The parallel Leela orders everyone in the original universe to enter their universe, as the parallel Professor believes the original universe members are evil. The two Farnsworths discover that, just as the original Farnsworth accidentally invented a box containing a parallel universe, the parallel universe Farnsworth accidentally invented a box containing the original universe. They also discover that coin flips have opposite outcomes, which explains why the parallel Leela did not open the box she was guarding. Fry and Leela discover that their doppelgangers are happily married, because at one point the two Leelas each flipped a coin to decide whether to accept a date from Fry.

The Professors determine that nobody is evil and the members of both universes befriend one another. Just before the original Planet Express crew returns home, parallel Hermes arrives to destroy the box containing the original universe. The crew realize that this means the original universe Hermes must be doing the same thing to the box containing the parallel universe. They plan to go back through the box to stop Hermes but discover that the box is missing, having been stolen by the two Zoidbergs. The two Farnsworths try to recreate the original box, but accidentally create a large number of boxes containing different universes. The Zoidbergs flee into the boxes, leading to a chase across multiple dimensions. They are eventually caught, and everyone jumps into the box containing the original universe just in time to prevent Hermes from destroying the box containing the parallel universe.

The two crews say goodbye before returning to their respective universes. To ensure the safety of both, the Farnsworths exchange their universe-boxes by pulling each through the other, meaning that each now paradoxically has a box containing their own universe. Fry asks Leela on a date; she flips a coin, then decides to accept without viewing the result.

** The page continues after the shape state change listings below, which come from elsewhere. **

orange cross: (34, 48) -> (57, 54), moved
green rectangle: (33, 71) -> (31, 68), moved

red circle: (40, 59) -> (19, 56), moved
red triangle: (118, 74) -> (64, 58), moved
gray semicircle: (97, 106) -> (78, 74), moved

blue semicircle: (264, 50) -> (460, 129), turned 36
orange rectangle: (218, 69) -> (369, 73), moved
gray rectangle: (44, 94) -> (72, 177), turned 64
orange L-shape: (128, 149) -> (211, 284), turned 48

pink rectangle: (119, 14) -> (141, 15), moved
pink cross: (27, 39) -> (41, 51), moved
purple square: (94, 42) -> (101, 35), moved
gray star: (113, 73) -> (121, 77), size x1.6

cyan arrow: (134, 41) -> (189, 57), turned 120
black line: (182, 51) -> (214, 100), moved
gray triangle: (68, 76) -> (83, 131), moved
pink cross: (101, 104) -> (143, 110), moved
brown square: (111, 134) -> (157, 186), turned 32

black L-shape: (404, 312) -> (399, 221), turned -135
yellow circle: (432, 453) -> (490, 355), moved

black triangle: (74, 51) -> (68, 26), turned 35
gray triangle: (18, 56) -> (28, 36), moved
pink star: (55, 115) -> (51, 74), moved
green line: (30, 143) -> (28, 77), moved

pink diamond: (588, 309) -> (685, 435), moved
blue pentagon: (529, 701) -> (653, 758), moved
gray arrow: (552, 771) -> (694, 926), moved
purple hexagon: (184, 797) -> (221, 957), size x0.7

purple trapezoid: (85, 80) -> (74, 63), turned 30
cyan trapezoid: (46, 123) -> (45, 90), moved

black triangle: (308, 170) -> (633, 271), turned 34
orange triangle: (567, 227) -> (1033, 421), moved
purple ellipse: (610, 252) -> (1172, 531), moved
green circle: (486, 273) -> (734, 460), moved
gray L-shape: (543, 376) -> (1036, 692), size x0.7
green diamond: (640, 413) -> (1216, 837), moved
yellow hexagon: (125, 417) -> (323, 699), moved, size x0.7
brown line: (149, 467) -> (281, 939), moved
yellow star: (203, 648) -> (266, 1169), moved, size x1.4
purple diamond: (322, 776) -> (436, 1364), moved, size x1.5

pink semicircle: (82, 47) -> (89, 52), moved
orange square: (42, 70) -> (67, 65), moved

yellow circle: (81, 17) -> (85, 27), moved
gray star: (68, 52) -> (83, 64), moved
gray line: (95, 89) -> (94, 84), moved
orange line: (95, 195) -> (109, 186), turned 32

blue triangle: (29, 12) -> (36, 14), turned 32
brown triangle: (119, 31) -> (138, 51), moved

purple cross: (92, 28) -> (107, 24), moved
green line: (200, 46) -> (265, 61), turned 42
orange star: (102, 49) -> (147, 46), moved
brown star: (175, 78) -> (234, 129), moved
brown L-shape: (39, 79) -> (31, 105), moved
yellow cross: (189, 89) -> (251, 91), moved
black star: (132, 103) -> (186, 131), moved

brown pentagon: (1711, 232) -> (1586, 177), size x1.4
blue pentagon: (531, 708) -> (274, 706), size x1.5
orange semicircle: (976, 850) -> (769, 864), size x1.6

==Broadcast and reception==
In 2006, this episode was ranked 17th on IGNs list of the top 25 episodes of Futurama. The episode was noted for its humor as a standalone episode and in particular for Universe #420 where Professor Farnsworth tells his hippie counterpart to get a job. The 2013 revision of the list bumped the episode up to number 16, reassessing it as better than "The Devil's Hands Are Idle Playthings", "Space Pilot 3000", the two "Anthology of Interest" episodes, "Parasites Lost", "Fry and the Slurm Factory", and "Love's Labors Lost in Space", all of which had previously been ranked higher. The reassessment praised the episode's study of alternate Futurama realities. In 2013, it was ranked number 6 "as voted on by fans" for Comedy Central's Futurama Fanarama marathon.